By Michelle Thompson, Associate Editor

Dominion Resources Inc. in September became the fourth company to receive a full license to export liquefied natural gas (LNG). Its gas will be shipped from its Cove Point LNG facility on Chesapeake Bay in Lusby, Maryland.

Construction on its facilities, which will cost between $3.4 and $3.8 billion, is expected to be completed in 2017. The proposed liquefaction plant will liquefy about 770 million cubic feet per day of inlet gas.

Though Dominion wasn’t the first company to gain non-FTA export approval, there are elements of Cove Point that make it unique, says Dominion Business Development Manager Bill Allen.
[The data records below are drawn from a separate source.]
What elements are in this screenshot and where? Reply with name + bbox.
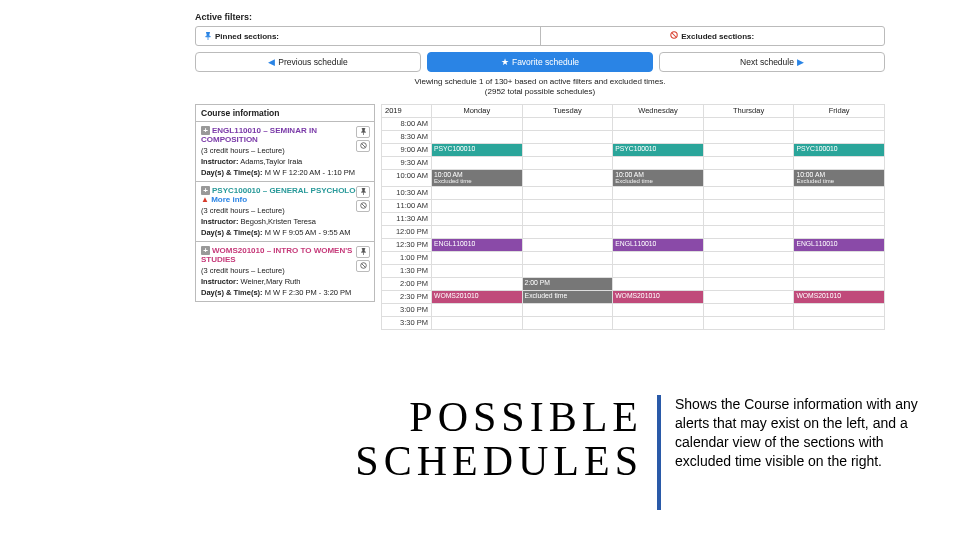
- calendar-block[interactable]: PSYC100010: [613, 144, 704, 157]
- exclude-button[interactable]: [356, 200, 370, 212]
- svg-line-5: [361, 204, 365, 208]
- calendar-cell[interactable]: [704, 304, 795, 317]
- calendar-cell[interactable]: [613, 226, 704, 239]
- excluded-sections-cell[interactable]: Excluded sections:: [540, 27, 885, 45]
- calendar-block[interactable]: PSYC100010: [794, 144, 885, 157]
- calendar-cell[interactable]: [704, 157, 795, 170]
- calendar-block[interactable]: Excluded time: [523, 291, 614, 304]
- calendar-cell[interactable]: [523, 131, 614, 144]
- calendar-cell[interactable]: [432, 252, 523, 265]
- calendar-block[interactable]: 10:00 AMExcluded time: [794, 170, 885, 187]
- calendar-block[interactable]: 10:00 AMExcluded time: [432, 170, 523, 187]
- calendar-cell[interactable]: [794, 157, 885, 170]
- calendar-cell[interactable]: [523, 304, 614, 317]
- calendar-cell[interactable]: [794, 187, 885, 200]
- calendar-block[interactable]: PSYC100010: [432, 144, 523, 157]
- calendar-cell[interactable]: [704, 278, 795, 291]
- calendar-cell[interactable]: [704, 118, 795, 131]
- calendar-block[interactable]: 10:00 AMExcluded time: [613, 170, 704, 187]
- calendar-cell[interactable]: [432, 118, 523, 131]
- calendar-block[interactable]: 2:00 PM: [523, 278, 614, 291]
- exclude-button[interactable]: [356, 260, 370, 272]
- pin-button[interactable]: [356, 126, 370, 138]
- calendar-cell[interactable]: [704, 170, 795, 187]
- calendar-cell[interactable]: [794, 252, 885, 265]
- calendar-cell[interactable]: [523, 170, 614, 187]
- calendar-block[interactable]: WOMS201010: [432, 291, 523, 304]
- calendar-cell[interactable]: [794, 200, 885, 213]
- calendar-cell[interactable]: [432, 278, 523, 291]
- calendar-block[interactable]: ENGL110010: [613, 239, 704, 252]
- svg-line-3: [361, 144, 365, 148]
- calendar-cell[interactable]: [794, 118, 885, 131]
- calendar-cell[interactable]: [613, 278, 704, 291]
- calendar-cell[interactable]: [523, 252, 614, 265]
- exclude-button[interactable]: [356, 140, 370, 152]
- calendar-cell[interactable]: [432, 131, 523, 144]
- calendar-cell[interactable]: [704, 131, 795, 144]
- calendar-cell[interactable]: [704, 200, 795, 213]
- calendar-cell[interactable]: [794, 213, 885, 226]
- calendar-cell[interactable]: [794, 226, 885, 239]
- expand-icon[interactable]: +: [201, 126, 210, 135]
- next-schedule-button[interactable]: Next schedule▶: [659, 52, 885, 72]
- favorite-schedule-button[interactable]: ★Favorite schedule: [427, 52, 653, 72]
- calendar-cell[interactable]: [794, 304, 885, 317]
- calendar-cell[interactable]: [704, 252, 795, 265]
- calendar-cell[interactable]: [704, 144, 795, 157]
- calendar-cell[interactable]: [704, 291, 795, 304]
- calendar-cell[interactable]: [523, 226, 614, 239]
- calendar-cell[interactable]: [523, 187, 614, 200]
- calendar-cell[interactable]: [613, 317, 704, 330]
- pinned-sections-cell[interactable]: Pinned sections:: [196, 27, 540, 45]
- calendar-cell[interactable]: [523, 239, 614, 252]
- warning-icon: ▲: [201, 195, 209, 204]
- calendar-cell[interactable]: [613, 304, 704, 317]
- calendar-cell[interactable]: [794, 317, 885, 330]
- calendar-cell[interactable]: [432, 226, 523, 239]
- calendar-cell[interactable]: [613, 187, 704, 200]
- calendar-cell[interactable]: [613, 118, 704, 131]
- calendar-cell[interactable]: [704, 317, 795, 330]
- pin-button[interactable]: [356, 186, 370, 198]
- calendar-cell[interactable]: [432, 317, 523, 330]
- expand-icon[interactable]: +: [201, 186, 210, 195]
- calendar-block[interactable]: ENGL110010: [432, 239, 523, 252]
- calendar-cell[interactable]: [613, 157, 704, 170]
- calendar-cell[interactable]: [432, 304, 523, 317]
- calendar-block[interactable]: WOMS201010: [613, 291, 704, 304]
- schedule-caption: Viewing schedule 1 of 130+ based on acti…: [195, 77, 885, 98]
- calendar-cell[interactable]: [704, 226, 795, 239]
- calendar-cell[interactable]: [523, 265, 614, 278]
- calendar-cell[interactable]: [432, 265, 523, 278]
- calendar-cell[interactable]: [523, 157, 614, 170]
- more-info-link[interactable]: More info: [211, 195, 247, 204]
- calendar-cell[interactable]: [794, 265, 885, 278]
- calendar-cell[interactable]: [704, 239, 795, 252]
- calendar-cell[interactable]: [704, 265, 795, 278]
- calendar-cell[interactable]: [613, 252, 704, 265]
- calendar-cell[interactable]: [613, 213, 704, 226]
- course-info-panel: Course information +ENGL110010 – SEMINAR…: [195, 104, 375, 330]
- calendar-cell[interactable]: [704, 213, 795, 226]
- calendar-cell[interactable]: [523, 200, 614, 213]
- calendar-cell[interactable]: [432, 157, 523, 170]
- calendar-block[interactable]: ENGL110010: [794, 239, 885, 252]
- calendar-cell[interactable]: [613, 131, 704, 144]
- calendar-cell[interactable]: [432, 213, 523, 226]
- calendar-cell[interactable]: [523, 118, 614, 131]
- expand-icon[interactable]: +: [201, 246, 210, 255]
- calendar-cell[interactable]: [613, 265, 704, 278]
- calendar-cell[interactable]: [523, 213, 614, 226]
- calendar-cell[interactable]: [432, 200, 523, 213]
- calendar-cell[interactable]: [432, 187, 523, 200]
- calendar-cell[interactable]: [523, 317, 614, 330]
- calendar-cell[interactable]: [523, 144, 614, 157]
- pin-button[interactable]: [356, 246, 370, 258]
- calendar-cell[interactable]: [704, 187, 795, 200]
- previous-schedule-button[interactable]: ◀Previous schedule: [195, 52, 421, 72]
- calendar-block[interactable]: WOMS201010: [794, 291, 885, 304]
- calendar-cell[interactable]: [794, 278, 885, 291]
- calendar-cell[interactable]: [794, 131, 885, 144]
- calendar-cell[interactable]: [613, 200, 704, 213]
“Our project is a little bit different than Cheniere’s [the first licensed plant], where they are actually selling LNG at the output plant,” Allen told attendees at Platts’ recent Pipeline Development and Expansion Conference in Houston. “Dominion is only offering a tolling service. We are providing a liquefaction service. We don’t have any other commodity; we don’t arrange for upstream supply, we don’t arrange for downstream delivery of LNG. All we provide is a liquefaction service.”
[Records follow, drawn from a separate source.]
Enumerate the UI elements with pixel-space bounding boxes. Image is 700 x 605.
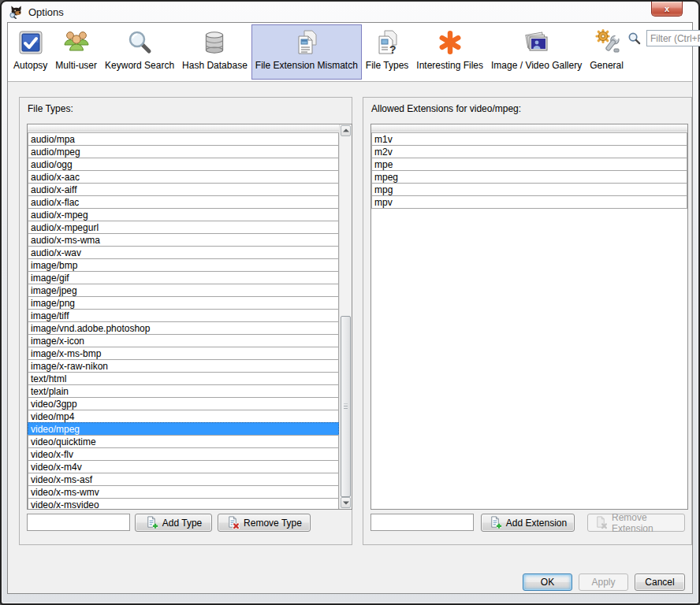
file-type-row[interactable]: video/x-msvideo — [28, 498, 339, 509]
file-type-row[interactable]: video/x-m4v — [28, 460, 339, 473]
add-document-icon — [489, 516, 502, 529]
file-type-row[interactable]: audio/x-mpegurl — [28, 221, 339, 234]
allowed-extensions-group: Allowed Extensions for video/mpeg: m1vm2… — [363, 97, 692, 545]
button-label: Add Extension — [506, 518, 567, 529]
file-type-row[interactable]: image/gif — [28, 271, 339, 284]
file-type-row[interactable]: video/3gpp — [28, 397, 339, 410]
tab-label: Hash Database — [182, 60, 248, 71]
window-title: Options — [28, 6, 64, 18]
close-button[interactable]: x — [651, 2, 683, 17]
file-type-row[interactable]: video/x-ms-asf — [28, 473, 339, 486]
tab-keyword-search[interactable]: Keyword Search — [101, 24, 178, 80]
file-type-row[interactable]: text/plain — [28, 384, 339, 398]
file-type-row[interactable]: audio/x-aiff — [28, 183, 339, 196]
tab-file-extension-mismatch[interactable]: File Extension Mismatch — [251, 24, 362, 80]
asterisk-icon — [436, 27, 464, 58]
tab-general[interactable]: General — [586, 24, 627, 80]
options-window: Options x Autopsy — [0, 0, 700, 605]
file-types-icon: ? — [373, 27, 401, 58]
file-types-list: audio/mpaaudio/mpegaudio/oggaudio/x-aaca… — [27, 124, 352, 510]
file-type-row[interactable]: video/mp4 — [28, 410, 339, 423]
ok-button[interactable]: OK — [523, 573, 572, 591]
file-type-row[interactable]: video/x-ms-wmv — [28, 485, 339, 499]
tab-label: Keyword Search — [105, 60, 174, 71]
file-type-row[interactable]: video/x-flv — [28, 447, 339, 461]
file-types-label: File Types: — [28, 103, 73, 114]
new-type-input[interactable] — [27, 514, 130, 531]
cancel-button[interactable]: Cancel — [635, 573, 685, 591]
tab-hash-database[interactable]: Hash Database — [178, 24, 251, 80]
file-type-row[interactable]: audio/x-ms-wma — [28, 233, 339, 247]
autopsy-dog-icon — [9, 6, 24, 19]
dialog-body: Autopsy Multi-user — [7, 22, 693, 594]
magnifier-icon — [126, 27, 153, 58]
tab-label: Multi-user — [55, 60, 97, 71]
file-type-row[interactable]: image/bmp — [28, 258, 339, 272]
button-label: Add Type — [162, 518, 202, 529]
tab-label: Interesting Files — [416, 60, 483, 71]
file-type-row[interactable]: audio/x-aac — [28, 170, 339, 184]
add-extension-button[interactable]: Add Extension — [481, 514, 575, 532]
file-types-group: File Types: audio/mpaaudio/mpegaudio/ogg… — [19, 97, 352, 545]
gear-wrench-icon — [593, 27, 621, 58]
extension-row[interactable]: mpg — [371, 183, 687, 196]
file-type-row[interactable]: image/vnd.adobe.photoshop — [28, 321, 339, 335]
file-type-row[interactable]: video/quicktime — [28, 435, 339, 448]
file-type-row[interactable]: video/mpeg — [28, 422, 339, 436]
tab-image-video-gallery[interactable]: Image / Video Gallery — [487, 24, 586, 80]
file-types-rows: audio/mpaaudio/mpegaudio/oggaudio/x-aaca… — [28, 132, 339, 509]
extensions-rows: m1vm2vmpempegmpgmpv — [371, 132, 687, 509]
remove-type-button[interactable]: Remove Type — [218, 514, 311, 532]
remove-extension-button[interactable]: Remove Extension — [587, 514, 685, 532]
filter-input[interactable] — [646, 30, 700, 46]
extension-row[interactable]: mpeg — [371, 170, 687, 184]
tab-multi-user[interactable]: Multi-user — [51, 24, 101, 80]
file-type-row[interactable]: audio/ogg — [28, 158, 339, 171]
gallery-icon — [523, 27, 551, 58]
titlebar: Options x — [2, 2, 698, 22]
file-type-row[interactable]: image/tiff — [28, 309, 339, 322]
file-type-row[interactable]: image/jpeg — [28, 284, 339, 297]
button-label: Remove Extension — [612, 512, 678, 534]
scroll-thumb[interactable] — [341, 316, 351, 497]
tab-label: File Extension Mismatch — [255, 60, 358, 71]
extensions-list: m1vm2vmpempegmpgmpv — [370, 124, 688, 510]
extension-row[interactable]: mpv — [371, 195, 687, 209]
scroll-down-button[interactable] — [341, 497, 351, 508]
tab-label: Image / Video Gallery — [491, 60, 582, 71]
extension-row[interactable]: m2v — [371, 145, 687, 158]
file-type-row[interactable]: audio/mpa — [28, 132, 339, 146]
file-type-row[interactable]: text/html — [28, 372, 339, 385]
new-extension-input[interactable] — [370, 514, 474, 531]
list-header — [28, 124, 352, 132]
file-types-scrollbar[interactable] — [339, 124, 352, 509]
tab-autopsy[interactable]: Autopsy — [9, 24, 51, 80]
file-type-row[interactable]: audio/x-wav — [28, 246, 339, 259]
file-extension-mismatch-icon — [292, 27, 321, 58]
button-label: Remove Type — [244, 518, 302, 529]
tab-label: File Types — [366, 60, 408, 71]
apply-button[interactable]: Apply — [579, 573, 628, 591]
extension-row[interactable]: m1v — [371, 132, 687, 146]
file-type-row[interactable]: audio/x-flac — [28, 195, 339, 209]
database-icon — [201, 27, 228, 58]
file-type-row[interactable]: image/x-raw-nikon — [28, 359, 339, 373]
autopsy-checkbox-icon — [17, 27, 44, 58]
file-type-row[interactable]: image/png — [28, 296, 339, 310]
file-type-row[interactable]: image/x-icon — [28, 334, 339, 347]
tab-interesting-files[interactable]: Interesting Files — [412, 24, 487, 80]
remove-document-icon — [594, 516, 608, 529]
add-document-icon — [145, 516, 158, 529]
svg-text:?: ? — [389, 43, 397, 56]
tab-label: General — [590, 60, 624, 71]
list-header — [371, 124, 687, 132]
allowed-extensions-label: Allowed Extensions for video/mpeg: — [371, 103, 521, 114]
file-type-row[interactable]: image/x-ms-bmp — [28, 347, 339, 360]
file-type-row[interactable]: audio/mpeg — [28, 145, 339, 158]
tab-file-types[interactable]: ? File Types — [362, 24, 412, 80]
extension-row[interactable]: mpe — [371, 158, 687, 171]
file-type-row[interactable]: audio/x-mpeg — [28, 208, 339, 221]
scroll-up-button[interactable] — [341, 125, 351, 136]
add-type-button[interactable]: Add Type — [135, 514, 212, 532]
mismatch-settings-panel: File Types: audio/mpaaudio/mpegaudio/ogg… — [8, 82, 692, 593]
Dominion is also in an advantageous position in the sense that it already has an import terminal, which Allen says will work to the company’s benefit. “I think you’ll find the likelihood of export terminals moving forward in the U.S., the successful projects will be existing LNG import terminals,” he says.

Cove Point was originally built in the mid-1970s as an import terminal. At the time, there were projections for significant amounts of imported LNGs. It was among four such facilities constructed during that time period.
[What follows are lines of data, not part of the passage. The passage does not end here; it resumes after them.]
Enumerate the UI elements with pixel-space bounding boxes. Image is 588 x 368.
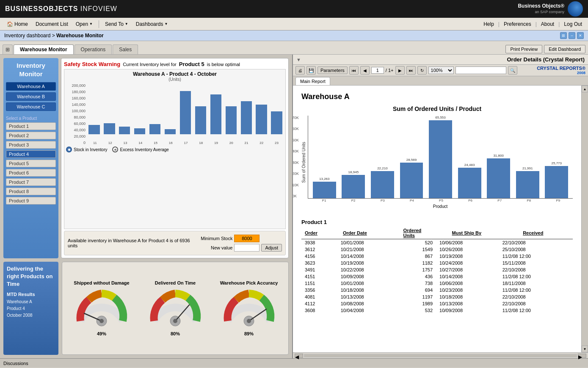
cr-bars-container: 70K 60K 50K 40K 30K 20K 10K 0K 13,26318,…: [308, 116, 573, 199]
inv-available-text: Available inventory in Warehouse A for P…: [68, 238, 190, 248]
parameters-button[interactable]: Parameters: [317, 66, 348, 74]
scroll-thumb[interactable]: [304, 354, 577, 357]
preferences-link[interactable]: Preferences: [501, 20, 534, 28]
bar-col-20: [224, 83, 238, 134]
print-icon[interactable]: 🖨: [295, 66, 305, 75]
open-dropdown-arrow: ▼: [89, 22, 93, 26]
table-cell: 10/08/2008: [337, 300, 400, 307]
main-report-tab[interactable]: Main Report: [295, 77, 330, 85]
scroll-left-button[interactable]: ◀: [295, 354, 303, 358]
table-cell: 10/06/2008: [436, 280, 499, 287]
next-page-icon[interactable]: ▶: [395, 66, 405, 75]
scroll-up-button[interactable]: ▲: [582, 86, 588, 92]
bar: [149, 124, 160, 134]
cr-bar-value: 65,553: [435, 116, 445, 119]
cr-bar-label: P6: [456, 199, 485, 202]
search-input[interactable]: [455, 66, 506, 74]
table-row: 115110/01/200873810/06/200818/11/2008: [301, 280, 573, 287]
edit-dashboard-button[interactable]: Edit Dashboard: [544, 45, 585, 53]
document-list-button[interactable]: Document List: [32, 20, 72, 28]
table-cell: 11/2/08 12:00: [499, 253, 573, 260]
last-page-icon[interactable]: ⏭: [406, 66, 416, 75]
send-to-button[interactable]: Send To ▼: [102, 20, 132, 28]
adjust-button[interactable]: Adjust: [261, 244, 282, 252]
maximize-icon[interactable]: ⊞: [560, 32, 567, 39]
help-link[interactable]: Help: [481, 20, 497, 28]
product-9-button[interactable]: Product 9: [6, 197, 56, 205]
warehouse-b-button[interactable]: Warehouse B: [6, 92, 56, 101]
prev-page-icon[interactable]: ◀: [360, 66, 370, 75]
product-header: Product 1: [301, 216, 573, 227]
tab-operations[interactable]: Operations: [75, 44, 112, 54]
scroll-down-button[interactable]: ▼: [582, 346, 588, 352]
cr-bar: [342, 175, 365, 198]
table-row: 362310/19/2008118210/24/200815/11/2008: [301, 260, 573, 266]
close-icon[interactable]: ✕: [577, 32, 584, 39]
table-cell: 3938: [301, 239, 337, 246]
export-icon[interactable]: 💾: [306, 66, 316, 75]
product-6-button[interactable]: Product 6: [6, 169, 56, 177]
cr-bar-value: 13,263: [319, 177, 329, 181]
product-1-button[interactable]: Product 1: [6, 122, 56, 130]
cr-bar-value: 21,991: [522, 166, 533, 170]
delivery-title: Delivering the right Products on Time: [7, 265, 55, 288]
table-cell: 3612: [301, 246, 337, 253]
refresh-icon[interactable]: ↻: [417, 66, 427, 75]
product-5-button[interactable]: Product 5: [6, 160, 56, 167]
about-link[interactable]: About: [538, 20, 557, 28]
bar-label: 13: [119, 141, 133, 145]
warning-row: Safety Stock Warning Current Inventory l…: [64, 61, 286, 67]
print-preview-button[interactable]: Print Preview: [505, 45, 542, 53]
warehouse-a-button[interactable]: Warehouse A: [6, 82, 56, 91]
breadcrumb-part2: Warehouse Monitor: [56, 33, 104, 39]
product-7-button[interactable]: Product 7: [6, 178, 56, 186]
table-cell: 11/2/08 12:00: [499, 273, 573, 280]
scroll-right-button[interactable]: ▶: [578, 354, 586, 358]
svg-point-2: [99, 319, 104, 323]
cr-bar-col: 24,483: [455, 116, 484, 198]
product-3-button[interactable]: Product 3: [6, 141, 56, 149]
product-2-button[interactable]: Product 2: [6, 132, 56, 139]
tab-sales[interactable]: Sales: [113, 44, 138, 54]
cr-bar-col: 28,569: [397, 116, 426, 198]
table-cell: 738: [400, 280, 436, 287]
home-button[interactable]: 🏠 Home: [3, 20, 31, 28]
cr-bar: [313, 182, 336, 198]
logout-link[interactable]: Log Out: [561, 20, 585, 28]
report-table: Product 1 Order Order Date OrderedUnits …: [301, 216, 573, 239]
dashboards-dropdown-arrow: ▼: [164, 22, 168, 26]
inv-bottom: Available inventory in Warehouse A for P…: [64, 231, 286, 255]
right-scrollbar[interactable]: ▲ ▼: [581, 86, 588, 352]
select-product-label: Select a Product: [6, 116, 56, 121]
cr-bar-value: 31,800: [493, 154, 503, 158]
min-stock-input[interactable]: [234, 235, 259, 242]
dashboards-button[interactable]: Dashboards ▼: [133, 20, 171, 28]
table-cell: 10/19/2008: [436, 253, 499, 260]
bar: [271, 111, 282, 134]
inventory-section: Inventory Monitor Warehouse A Warehouse …: [3, 58, 289, 258]
search-icon[interactable]: 🔍: [508, 66, 517, 75]
gauge-accuracy: Warehouse Pick Accuracy 89%: [213, 280, 285, 336]
bar-col-19: [209, 83, 223, 134]
bar-label: 17: [179, 141, 193, 145]
tab-warehouse-monitor[interactable]: Warehouse Monitor: [14, 44, 74, 54]
first-page-icon[interactable]: ⏮: [349, 66, 359, 75]
safety-warning-label: Safety Stock Warning: [64, 61, 120, 67]
product-8-button[interactable]: Product 8: [6, 188, 56, 195]
zoom-select[interactable]: 100% 75% 50% 150%: [428, 66, 454, 74]
min-stock-row: Minimum Stock: [194, 235, 282, 242]
grid-icon[interactable]: ⊞: [3, 44, 13, 54]
breadcrumb-part1[interactable]: Inventory dashboard: [4, 33, 50, 39]
restore-icon[interactable]: –: [569, 32, 575, 39]
report-tabs: Main Report: [293, 76, 588, 86]
open-button[interactable]: Open ▼: [72, 20, 96, 28]
page-input[interactable]: [371, 67, 384, 74]
horizontal-scrollbar[interactable]: ◀ ▶: [293, 352, 588, 358]
table-cell: 10/06/2008: [436, 239, 499, 246]
legend-stock: Stock in Inventory: [66, 147, 107, 152]
product-4-button[interactable]: Product 4: [6, 150, 56, 158]
warehouse-c-button[interactable]: Warehouse C: [6, 102, 56, 111]
mtd-label: MTD Results: [7, 292, 55, 297]
new-value-input[interactable]: [234, 244, 259, 252]
report-data-table: 393810/01/200852010/06/200822/10/2008361…: [301, 239, 573, 314]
Throughout the years, its capacity has increased to the point that it is now capable of vaporizing 1.8 billion cubic feet per day. Dominion acquired Cove Point in 2002, and the plant had “been mothballed since the early ’80s.” It was reactivated and put back into service in 2003. “There were nearly 40 new import proposals throughout the U.S.,” recalls Allen. “Only about six were built. A big reason for that is the U.S. shale gas revolution.”